======== Source data ========
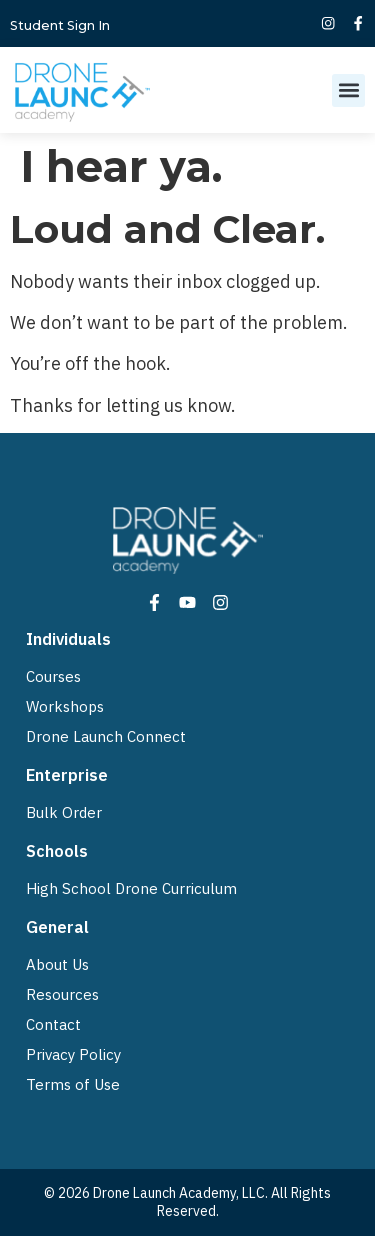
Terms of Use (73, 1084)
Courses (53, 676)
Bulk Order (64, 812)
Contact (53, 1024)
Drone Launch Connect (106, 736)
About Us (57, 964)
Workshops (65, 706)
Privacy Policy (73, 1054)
========
◆ What to produce
Reproduce the records above word for word, without the images.

◆ Solution for this exercise
Terms of Use (73, 1084)
Courses (53, 676)
Bulk Order (64, 812)
Contact (53, 1024)
Drone Launch Connect (106, 736)
About Us (57, 964)
Workshops (65, 706)
Privacy Policy (73, 1054)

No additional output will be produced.